• **Problem to solve**: Return exactly the span of lines in the following data that opens with the line containing "puede dar su" and closes with the line containing "Aceptar todo". Include nothing else.

Page-level text extractions:
↓

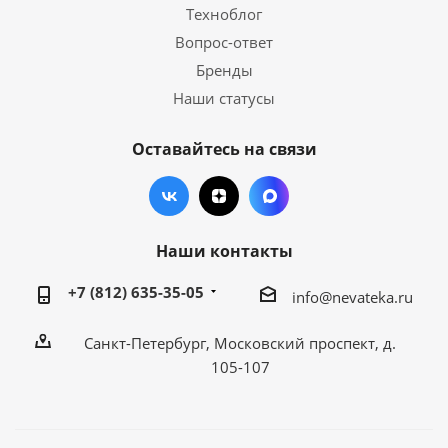
Техноблог
Вопрос-ответ
Бренды
Наши статусы
Оставайтесь на связи
Наши контакты
+7 (812) 635-35-05
info@nevateka.ru
Санкт-Петербург, Московский проспект, д.
105-107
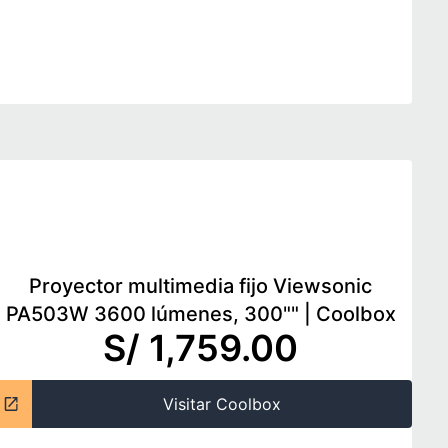
Proyector multimedia fijo Viewsonic
PA503W 3600 lúmenes, 300""
|
Coolbox
S/ 1,759.00
Visitar Coolbox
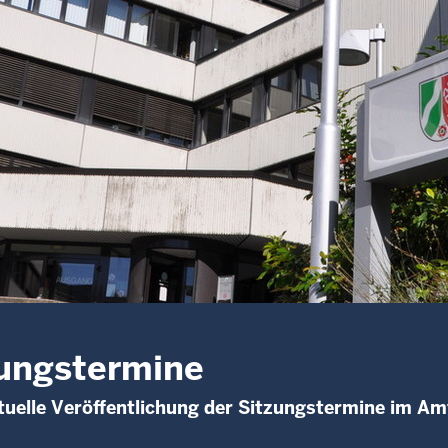
ungstermine
uelle Veröffentlichung der Sitzungstermine im Am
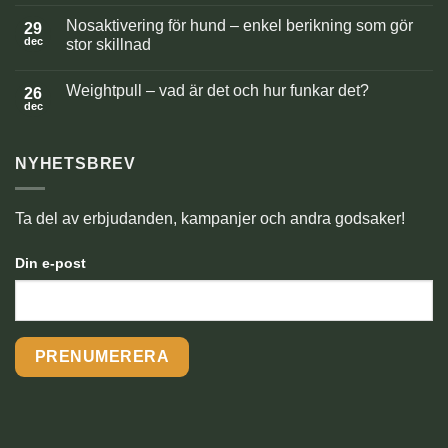
Inga
kommentarer
Nosaktivering för hund – enkel berikning som gör
till
29
Fira
dec
stor skillnad
nyår
med
Inga
hund
kommentarer
Weightpull – vad är det och hur funkar det?
–
till
26
trygghet,
Nosaktivering
dec
Inga
rutiner
för
kommentarer
och
hund
till
skotträdsla
–
Weightpull
enkel
NYHETSBREV
–
berikning
vad
som
är
gör
det
stor
och
Ta del av erbjudanden, kampanjer och andra godsaker!
skillnad
hur
funkar
det?
Din e-post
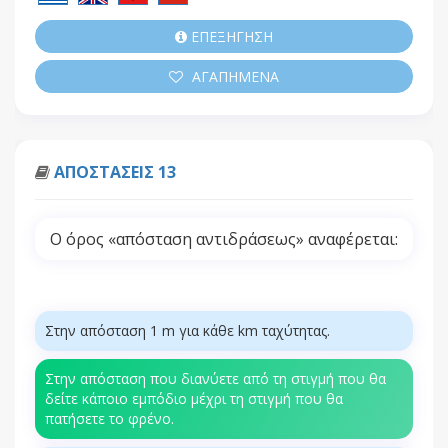
ΕΠΕΞΗΓΗΣΗ
ΑΓΑΠΗΜΕΝΑ
ΑΠΟΣΤΑΣΕΙΣ 13
Ο όρος «απόσταση αντιδράσεως» αναφέρεται:
Στην απόσταση 1 m για κάθε km ταχύτητας.
Στην απόσταση που διανύετε από τη στιγμή που θα
δείτε κάποιο εμπόδιο μέχρι τη στιγμή που θα
πατήσετε το φρένο.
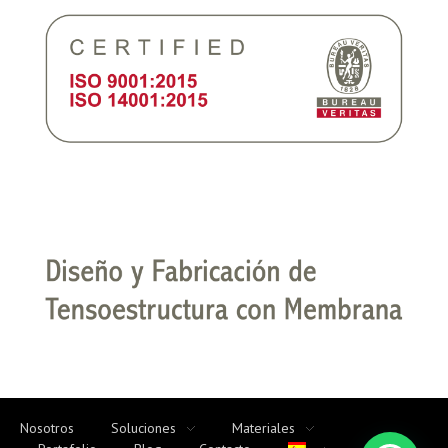
Nosotros
Soluciones
Materiales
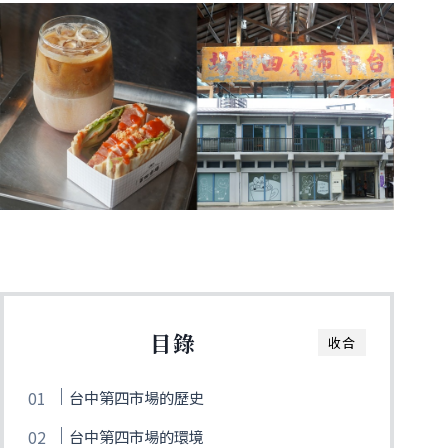
目錄
收合
台中第四市場的歷史
台中第四市場的環境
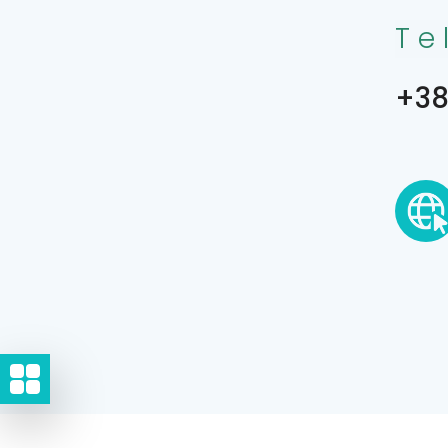
Te
+38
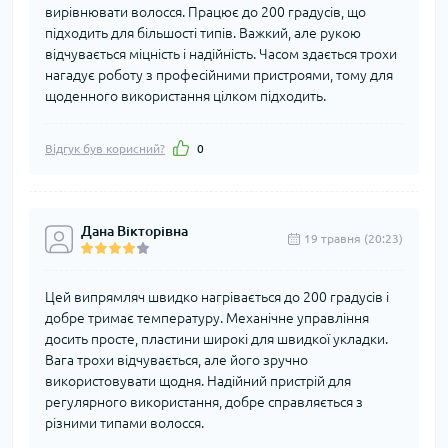
вирівнювати волосся. Працює до 200 градусів, що
підходить для більшості типів. Важкий, але рукою
відчувається міцність і надійність. Часом здається трохи
нагадує роботу з професійними пристроями, тому для
щоденного використання цілком підходить.
Відгук був корисний?
0
Дана Вікторівна
19 травня (20:23)
Цей випрямляч швидко нагрівається до 200 градусів і
добре тримає температуру. Механічне управління
досить просте, пластини широкі для швидкої укладки.
Вага трохи відчувається, але його зручно
використовувати щодня. Надійний пристрій для
регулярного використання, добре справляється з
різними типами волосся.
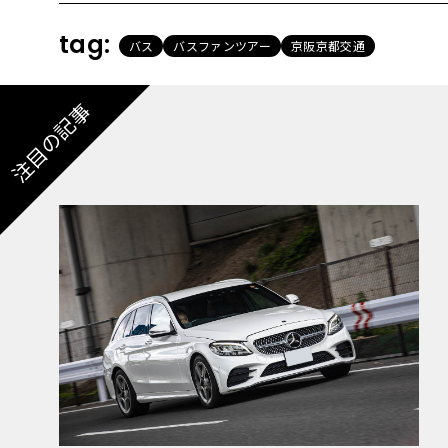
tag:
バス
バスファンツアー
京阪京都交通
注目の記事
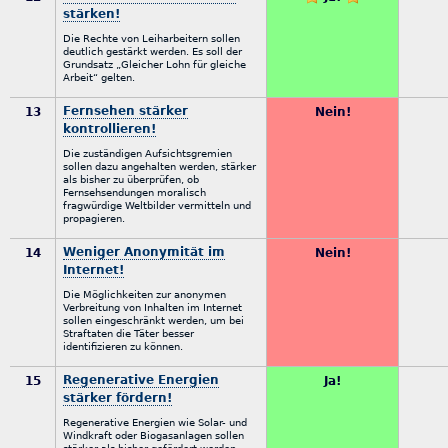
stärken!
Die Rechte von Leiharbeitern sollen
deutlich gestärkt werden. Es soll der
Grundsatz „Gleicher Lohn für gleiche
Arbeit“ gelten.
Fernsehen stärker
13
Nein!
kontrollieren!
Die zuständigen Aufsichtsgremien
sollen dazu angehalten werden, stärker
als bisher zu überprüfen, ob
Fernsehsendungen moralisch
fragwürdige Weltbilder vermitteln und
propagieren.
Weniger Anonymität im
14
Nein!
Internet!
Die Möglichkeiten zur anonymen
Verbreitung von Inhalten im Internet
sollen eingeschränkt werden, um bei
Straftaten die Täter besser
identifizieren zu können.
Regenerative Energien
15
Ja!
stärker fördern!
Regenerative Energien wie Solar- und
Windkraft oder Biogasanlagen sollen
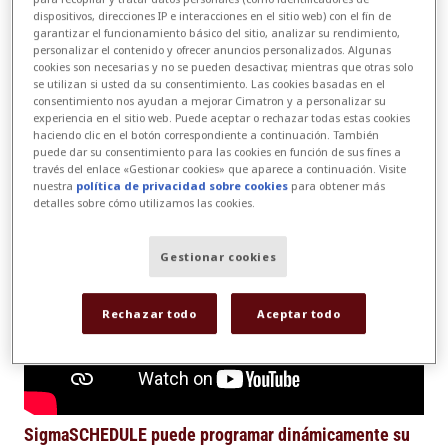
dispositivos, direcciones IP e interacciones en el sitio web) con el fin de
reprogramar completamente todas las
garantizar el funcionamiento básico del sitio, analizar su rendimiento,
operaciones en cualquier momento del día en
personalizar el contenido y ofrecer anuncios personalizados. Algunas
cookies son necesarias y no se pueden desactivar, mientras que otras solo
función de la capacidad de producción actual,
se utilizan si usted da su consentimiento. Las cookies basadas en el
consentimiento nos ayudan a mejorar Cimatron y a personalizar su
la prioridad del trabajo y el trabajo que debe
experiencia en el sitio web. Puede aceptar o rechazar todas estas cookies
completarse.
haciendo clic en el botón correspondiente a continuación. También
puede dar su consentimiento para las cookies en función de sus fines a
través del enlace «Gestionar cookies» que aparece a continuación. Visite
nuestra
política de privacidad sobre cookies
para obtener más
detalles sobre cómo utilizamos las cookies.
Gestionar cookies
Rechazar todo
Aceptar todo
SigmaSCHEDULE puede programar dinámicamente su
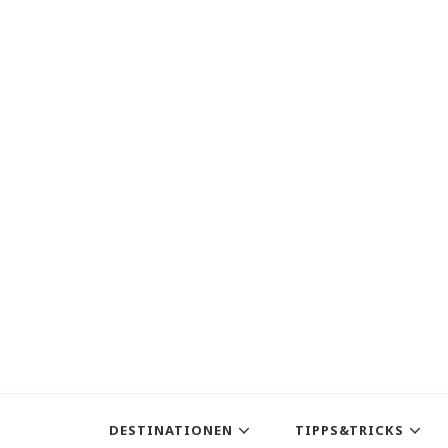
DESTINATIONEN
TIPPS&TRICKS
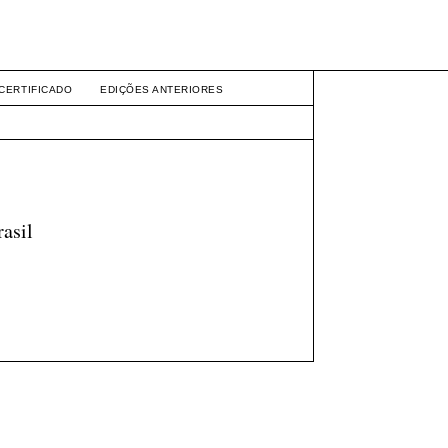
CERTIFICADO
EDIÇÕES ANTERIORES
asil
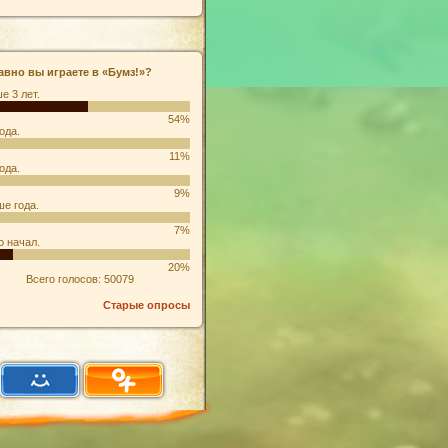
авно вы играете в «Бумз!»?
е 3 лет.
54%
ода.
11%
ода.
9%
е года.
7%
о начал.
20%
Всего голосов: 50079
Старые опросы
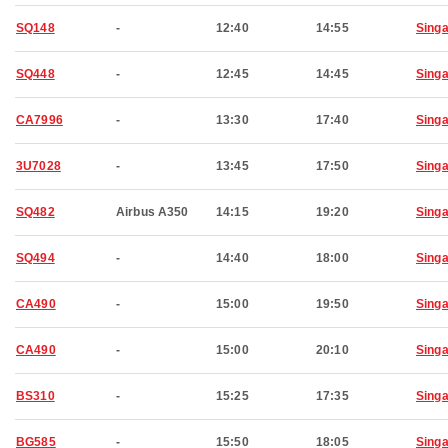
SQ148
-
12:40
14:55
Sing
SQ448
-
12:45
14:45
Sing
CA7996
-
13:30
17:40
Sing
3U7028
-
13:45
17:50
Sing
SQ482
Airbus A350
14:15
19:20
Sing
SQ494
-
14:40
18:00
Sing
CA490
-
15:00
19:50
Sing
CA490
-
15:00
20:10
Sing
BS310
-
15:25
17:35
Sing
BG585
-
15:50
18:05
Sing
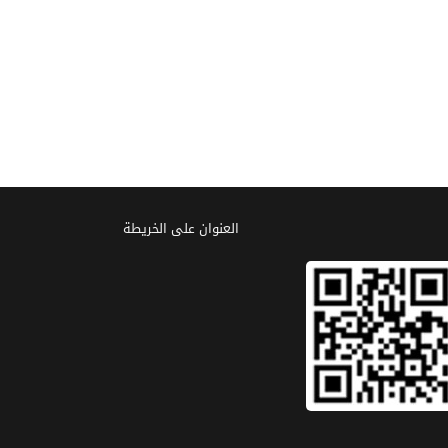
العنوان علی الخریطة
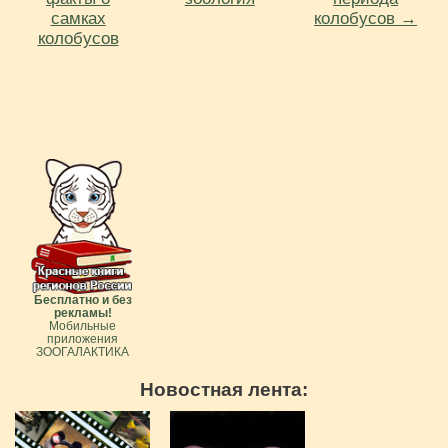
самках
колобусов →
колобусов
Бесплатно и без
рекламы!
Мобильные
приложения
ЗООГАЛАКТИКА
Новостная лента:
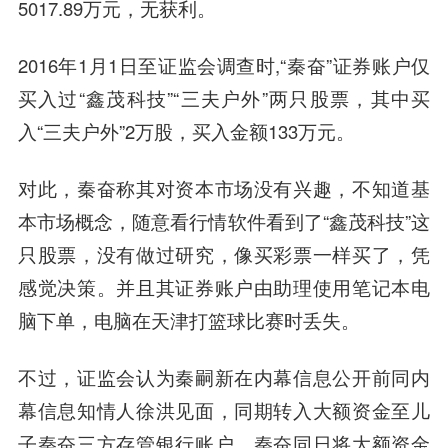
5017.89万元，无获利。
2016年1月1日至证监会调查时,“秦奋”证券账户仅
买入过“鑫茂科技”“三夫户外”两只股票，其中买
入“三夫户外”2万股，买入金额133万元。
对此，秦奋称其对资本市场没有兴趣，不知道基
本市场概念，随意看行情软件看到了“鑫茂科技”这
只股票，没有做过研究，像买彩票一样买了，凭
感觉决策。并且其证券账户由助理使用笔记本电
脑下单，电脑在天津打篮球比赛时丢失。
不过，证监会认为秦嗣新在内幕信息公开前同内
幕信息知情人徐洪见面，同期转入大额资金至儿
子秦奋三方存管银行账户，秦奋同日将大额资金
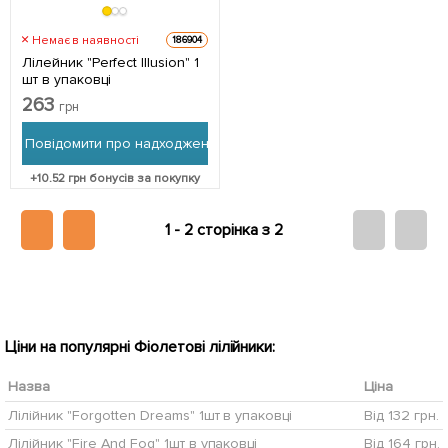
Немає в наявності
186904
Лілейник "Perfect Illusion" 1
шт в упаковці
263
грн
Повідомити про надходження
+
10.52
грн бонусів за покупку
1 -
2 сторінка з 2
Ціни на популярні Фіолетові лілійники:
Назва
Ціна
Лілійник "Forgotten Dreams" 1шт в упаковці
Від 132 грн.
Лілійник "Fire And Fog" 1шт в упаковці
Від 164 грн.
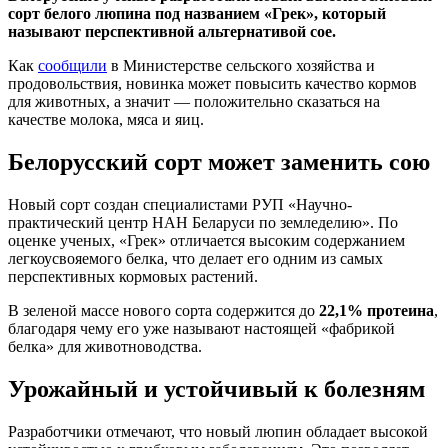
сорт белого люпина под названием «Грек», который
называют перспективной альтернативой сое.
Как
сообщили
в Министерстве сельского хозяйства и
продовольствия, новинка может повысить качество кормов
для животных, а значит — положительно сказаться на
качестве молока, мяса и яиц.
Белорусский сорт может заменить сою
Новый сорт создан специалистами РУП «Научно-
практический центр НАН Беларуси по земледелию». По
оценке ученых, «Грек» отличается высоким содержанием
легкоусвояемого белка, что делает его одним из самых
перспективных кормовых растений.
В зеленой массе нового сорта содержится до
22,1% протеина
,
благодаря чему его уже называют настоящей «фабрикой
белка» для животноводства.
Урожайный и устойчивый к болезням
Разработчики отмечают, что новый люпин обладает высокой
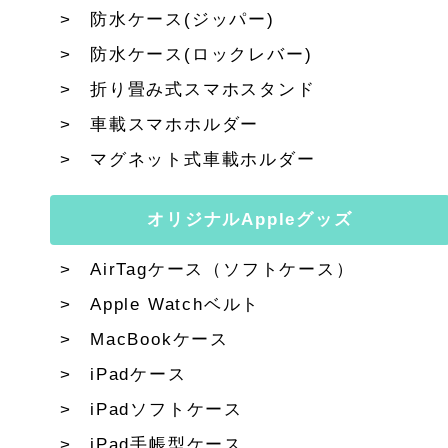
防水ケース(ジッパー)
防水ケース(ロックレバー)
折り畳み式スマホスタンド
車載スマホホルダー
マグネット式車載ホルダー
オリジナルAppleグッズ
AirTagケース（ソフトケース）
Apple Watchベルト
MacBookケース
iPadケース
iPadソフトケース
iPad手帳型ケース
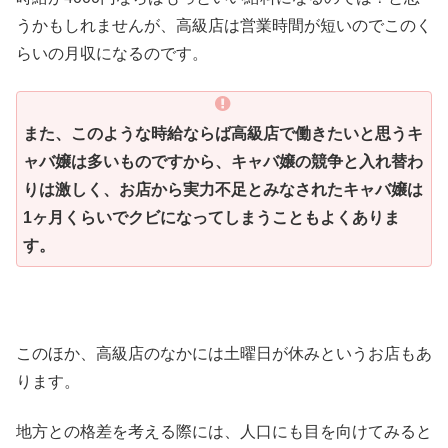
うかもしれませんが、高級店は営業時間が短いのでこのく
らいの月収になるのです。
また、このような時給ならば高級店で働きたいと思うキ
ャバ嬢は多いものですから、キャバ嬢の競争と入れ替わ
りは激しく、お店から実力不足とみなされたキャバ嬢は
1ヶ月くらいでクビになってしまうこともよくありま
す。
このほか、高級店のなかには土曜日が休みというお店もあ
ります。
地方との格差を考える際には、人口にも目を向けてみると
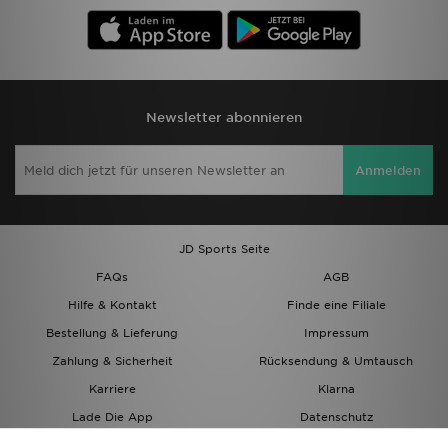
Newsletter abonnieren
Anmelden
JD Sports Seite
FAQs
AGB
Hilfe & Kontakt
Finde eine Filiale
Bestellung & Lieferung
Impressum
Zahlung & Sicherheit
Rücksendung & Umtausch
Karriere
Klarna
Lade Die App
Datenschutz
Cookies
Cookies Einstellungen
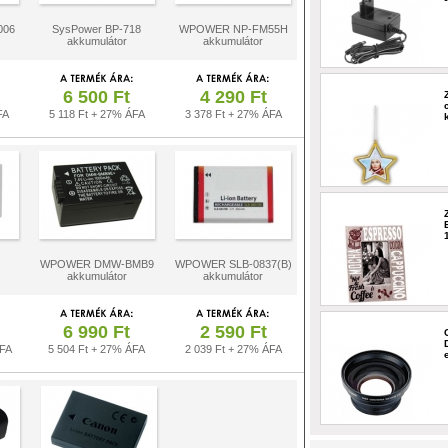
006
SysPower BP-718
WPOWER NP-FM55H
akkumulátor
akkumulátor
6 500 Ft
4 290 Ft
FA
5 118 Ft + 27% ÁFA
3 378 Ft + 27% ÁFA
WPOWER DMW-BMB9
WPOWER SLB-0837(B)
akkumulátor
akkumulátor
6 990 Ft
2 590 Ft
ÁFA
5 504 Ft + 27% ÁFA
2 039 Ft + 27% ÁFA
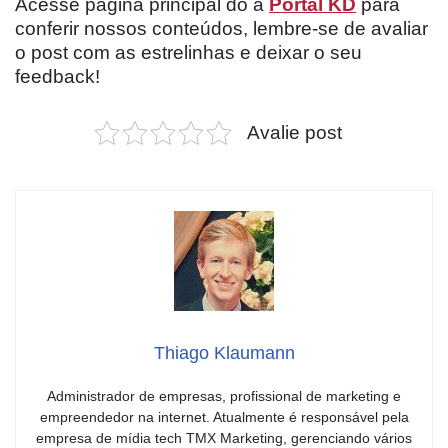
Acesse página principal do a
Portal KD
para
conferir nossos conteúdos, lembre-se de avaliar
o post com as estrelinhas e deixar o seu
feedback!
Avalie post
Thiago Klaumann
Administrador de empresas, profissional de marketing e
empreendedor na internet. Atualmente é responsável pela
empresa de mídia tech TMX Marketing, gerenciando vários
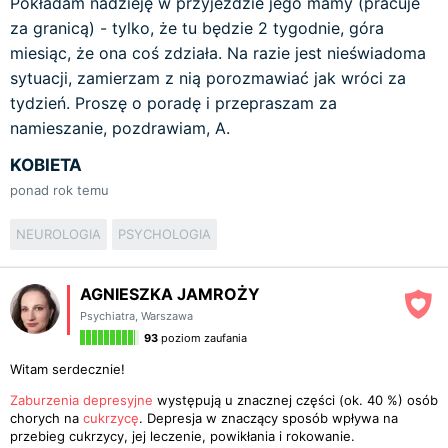
Pokładam nadzieję w przyjeździe jego mamy (pracuje
za granicą) - tylko, że tu będzie 2 tygodnie, góra
miesiąc, że ona coś zdziała. Na razie jest nieświadoma
sytuacji, zamierzam z nią porozmawiać jak wróci za
tydzień. Proszę o poradę i przepraszam za
namieszanie, pozdrawiam, A.
KOBIETA
ponad rok temu
NEUROLOGIA
PSYCHOLOGIA
AGNIESZKA JAMROŻY
Psychiatra
,
Warszawa
93
poziom zaufania
Witam serdecznie!
Zaburzenia depresyjne
występują u znacznej części (ok. 40 %) osób
chorych na
cukrzycę
. Depresja w znaczący sposób wpływa na
przebieg cukrzycy, jej leczenie, powikłania i rokowanie.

↑

• **Answer**:
puede dar su consentimiento para las cookies en función de sus fines a
través del enlace «Gestionar cookies» que aparece a continuación. Visite
nuestra
política de privacidad sobre cookies
para obtener más
detalles sobre cómo utilizamos las cookies.
Gestionar cookies
Rechazar todo
Aceptar todo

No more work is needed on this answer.